Apache Arrow is a columnar memory format for cross-language data exchange. DuckDB integrates well with Arrow:

import pyarrow as pa
import duckdb

# Create Arrow table
data = {
    'id': [1, 2, 3],
    'name': ['one', 'two', 'three']
}
arrow_table = pa.Table.from_pydict(data)

# Query Arrow table with DuckDB
con = duckdb.connect()
result = con.execute("SELECT * FROM arrow_table WHERE id > 1").fetchall()
print(result)

# Convert DuckDB result to Arrow
arrow_result = con.execute("SELECT * FROM arrow_table").arrow()

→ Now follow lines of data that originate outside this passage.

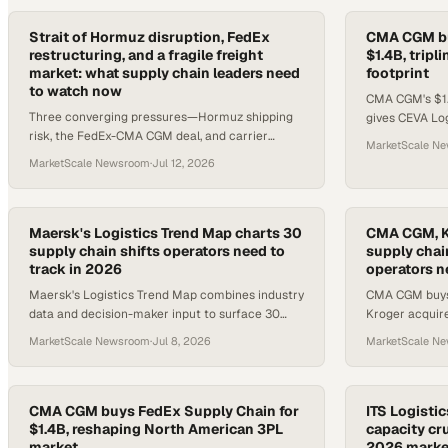
Strait of Hormuz disruption, FedEx
CMA CGM bu
restructuring, and a fragile freight
$1.4B, trip
market: what supply chain leaders need
footprint
to watch now
CMA CGM's $1.
Three converging pressures—Hormuz shipping
gives CEVA Lo
risk, the FedEx-CMA CGM deal, and carrier
20,000 worker
MarketScale N
margin squeeze—demand immediate attention
MarketScale Newsroom
·
Jul 12, 2026
from supply chain operators.
Maersk's Logistics Trend Map charts 30
CMA CGM, K
supply chain shifts operators need to
supply chai
track in 2026
operators n
Maersk's Logistics Trend Map combines industry
CMA CGM buys 
data and decision-maker input to surface 30
Kroger acquire
actionable trends reshaping global supply
USMCA enters
MarketScale Newsroom
·
Jul 8, 2026
MarketScale N
chains.
reshaping logi
CMA CGM buys FedEx Supply Chain for
ITS Logistic
$1.4B, reshaping North American 3PL
capacity cru
market
2026 marke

CLI Examples for Data Sources

-- Read CSV with automatic schema detection
SELECT * FROM read_csv('data.csv');

-- Read CSV with schema specification
SELECT * FROM read_csv('data.csv', header=true, columns={'id': 'INTEGER', 'name': 'VARCHAR'});

-- Read Parquet file
SELECT * FROM read_parquet('data.parquet');

-- Read with filters pushed down
SELECT * FROM read_parquet('data.parquet', hive_partitioning=1) WHERE date_column = '2023-01-01';

-- Read JSON file
SELECT * FROM read_json('data.json');

-- Read JSON with specific options
SELECT * FROM read_json('data.json', format='auto', columns={'id': 'INTEGER', 'name': 'VARCHAR'});

-- Read Excel file
INSTALL excel;
LOAD excel;
SELECT * FROM read_excel('data.xlsx', sheet_name='Sheet1');

-- Read from HTTP source
INSTALL httpfs;
LOAD httpfs;
SELECT * FROM read_csv('https://example.com/data.csv');

Complex Joins Example

In my opinion one of the coolest features of DuckDB is it's ability to join across multiple data sources and types. Here's how to join multiple data sources in DuckDB:

-- Install required extensions
INSTALL sqlite;
LOAD sqlite;
INSTALL postgres_scanner;
LOAD postgres_scanner;
INSTALL mysql_scanner;
LOAD mysql_scanner;

-- Join multiple sources
SELECT
    c.distid, c.name, c.email,
    j.age, j.color,
    m.code, m.name as country_name,
    count(o.ordernumber) as order_count,
    sum(o.order_amount) as order_total,
    count(oi.itemid) as item_count
-- CSV file
FROM read_csv('d:/temp3/names.csv') c
-- JSON file
JOIN read_json('d:/temp3/ages.json') j on j.distid = c.distid 
-- SQLite DB
JOIN sqlite_attach('orders.db').orders o on o.dist_id = c.distid
-- Postgres DB
JOIN postgres_attach('host=localhost user=postgres password=password dbname=master').order_items oi on oi.distid = c.distid
-- MySQL DB
JOIN mysql_attach('host=localhost user=root password=password dbname=dis_live').states m on m.code = o.state and m.country = 'US'
GROUP BY 
    c.distid, c.name, c.email,
    j.age, j.color,
    m.code, m.name;

DuckDB is quickly becoming essential in modern data workflows due to its ability to process analytical queries on large datasets with impressive speed and minimal setup. As an embedded SQL OLAP database, it excels at columnar analytics while integrating seamlessly with Python and R. For data professionals facing growing data volumes, DuckDB offers a lightweight yet powerful alternative to complex data warehouse setups, enabling fast in-memory processing of gigabyte-scale datasets with familiar SQL syntax. Learning DuckDB today means gaining a valuable tool that bridges the gap between local development and production-scale data engineering.